In a significant bolstering of the security alliance between Washington and Seoul, the United States and South Korea conducted their first-ever joint tabletop exercise dedicated specifically to countering foreign disinformation campaigns in a wartime scenario. The drill, reported by Seoul-based Yonhap News, took place this past Friday at the Joint Chiefs of Staff (JCS) headquarters in Yongsan. By shifting focus toward the “information environment,” the two nations are signaling a modern evolution in their military strategy, recognizing that the battle for public perception and narrative control has become as critical as traditional kinetic operations.
The high-level exercise involved a robust coalition of participants, drawing from the highest echelons of both nations’ military and civil structures. Beyond the South Korean Joint Chiefs of Staff and the U.S. Forces Korea, the drill facilitated critical cooperation with the United Nations Command and the South Korea-U.S. Combined Forces Command. This structural inclusion underscores the complexity of the security landscape on the Korean Peninsula, where multinational military command structures must operate in perfect harmony to maintain deterrence against evolving hybrid threats.
A defining feature of this exercise was its “whole-of-government” approach, which integrated civilian expertise alongside military decision-making. South Korean agencies—including the Ministry of Defense, the Ministry of Foreign Affairs, and the Ministry of Culture, Sports and Tourism—worked in tandem with military leaders. This inter-agency collaboration reflects a growing international consensus that foreign influence operations are rarely contained within military spheres; instead, they target the fabric of civil society, necessitating a unified response that protects national credibility and social cohesion during systemic crises.
The primary objective of the drill was the “synchronization of operations within the information environment.” As modern conflicts increasingly leverage social media, artificial intelligence-generated content, and sophisticated propaganda, the alliance sought to establish protocols for maintaining an accurate information flow. By practicing how to track, analyze, and neutralize false narratives, the U.S. and South Korea are preparing to prevent hostile actors from exploiting the “fog of war” to sow confusion among their respective populations or create divisions between the allied forces.

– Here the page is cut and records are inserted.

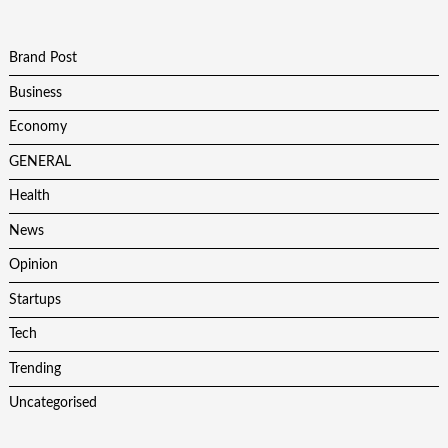
Brand Post
Business
Economy
GENERAL
Health
News
Opinion
Startups
Tech
Trending
Uncategorised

The exercise centered on three specific tactical pillars designed to create a resilient defensive posture. First, the participants developed mechanisms specifically for identifying and countering foreign-led disinformation that might be injected into the domestic or international media landscape during a conflict. Second, the drill sought to synchronize allied responses across multiple domains, ensuring that information operations are consistent across sea, air, land, and space operations. Finally, the teams worked on aligning strategic communications to ensure that the alliance speaks with a single, clear, and authoritative voice in the face of adversary aggression.
Ultimately, this joint exercise marks a proactive pivot in how the U.S.-South Korea alliance manages asymmetric threats. By dedicating resources to this tabletop simulation, Seoul and Washington are moving beyond mere conventional deterrence to address the psychological and cognitive fronts of modern warfare. As global geopolitical tensions rise, the ability to control the narrative narrative and ensure that truth survives the pressures of wartime instability will continue to be a cornerstone of the alliance’s mission to maintain peace and stability in the region.